The fifth cause of action, wherein the plaintiff sought a fee for breach of contract to pay plaintiff a finder’s fee for certain pension fund business which the plaintiff had allegedly brought to Shearson, was also properly dismissed as barred by the Statute of Frauds (General Obligations Law § 5-701 [a] [10]), which provides in pertinent part that an oral agreement is void if it is one "to pay compensation for services rendered in * * * negotiating the purchase, sale, exchange, renting or leasing of * * * a business opportunity” (see, Sporn v Suffolk Mktg., 56 NY2d 864; Dura v Walker, Hart & Co., 27 NY2d 346, 348-349).
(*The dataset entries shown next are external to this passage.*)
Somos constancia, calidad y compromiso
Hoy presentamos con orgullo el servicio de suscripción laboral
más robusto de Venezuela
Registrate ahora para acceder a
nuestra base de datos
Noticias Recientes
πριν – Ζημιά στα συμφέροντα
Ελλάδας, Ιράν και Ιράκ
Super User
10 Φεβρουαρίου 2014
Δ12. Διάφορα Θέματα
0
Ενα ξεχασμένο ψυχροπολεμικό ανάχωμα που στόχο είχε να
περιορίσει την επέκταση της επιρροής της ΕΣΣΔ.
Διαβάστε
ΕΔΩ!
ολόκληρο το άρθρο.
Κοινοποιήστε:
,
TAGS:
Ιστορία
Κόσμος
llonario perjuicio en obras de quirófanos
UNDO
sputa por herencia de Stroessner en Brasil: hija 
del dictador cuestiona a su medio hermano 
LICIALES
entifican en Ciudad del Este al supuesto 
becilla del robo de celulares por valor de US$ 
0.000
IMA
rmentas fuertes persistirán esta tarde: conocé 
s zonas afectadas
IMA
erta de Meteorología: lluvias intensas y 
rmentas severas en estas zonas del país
The LAS Court also properly dismissed, as barred by the one-year Statute of Limitations set forth in CPLR 215 (3), the seventh and eighth causes of action of the plaintiff’s complaint, seeking damages for an alleged battery in September of 1988, which is characterized by the plaintiff as defendant Shearson’s alleged failure to provide a "safe workplace”, since, when applying a Statute of Limitations, courts look to the essence of the stated claim and not the label by which a plaintiff chooses to identify it and plaintiff, therefore, cannot avoid the one-year Statute of Limitations for battery merely by labeling her complaint a cause of action for negligence or breach of contract (Brick v Cohn-Hall-Marx Co., 276 NY 259, 264).
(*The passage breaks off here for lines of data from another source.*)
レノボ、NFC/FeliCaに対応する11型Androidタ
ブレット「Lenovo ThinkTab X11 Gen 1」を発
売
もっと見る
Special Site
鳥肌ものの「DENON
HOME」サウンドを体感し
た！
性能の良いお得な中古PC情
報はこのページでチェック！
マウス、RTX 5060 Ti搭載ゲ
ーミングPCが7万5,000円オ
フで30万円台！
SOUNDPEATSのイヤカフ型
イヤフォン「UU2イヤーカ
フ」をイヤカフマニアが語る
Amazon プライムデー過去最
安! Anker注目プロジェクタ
Nor did the IAS Court err in dismissing the tenth, eleventh and twelfth causes of action, seeking monetary damages for defendant Shearson’s alleged defamation and "blackballing” of the plaintiff within the brokerage community when she sought employment therein, for the plaintiff’s failure, in both the complaint and in opposing the motion for summary judgment, to lay bare her proofs and make an evidentiary showing that there exist genuine, triable issues of fact requiring a trial (see, Oates v Marino, 106 AD2d 289, 291-292), by setting forth the specific defamatory words complained of (see, Pappalardo v Westchester Rockland Newspapers, 101 AD2d 830, affd 64 NY2d 862), and as barred by the one-year Statute of Limitations for defamation set forth in CPLR 215 (3) (Clark v New York Tel. Co., 52 AD2d 1030, affd 41 NY2d 1069).

We have reviewed the plaintiff’s remaining claims and find them to be without merit. Concur—Murphy, P. J., Rosenberger, Williams and Tom, JJ.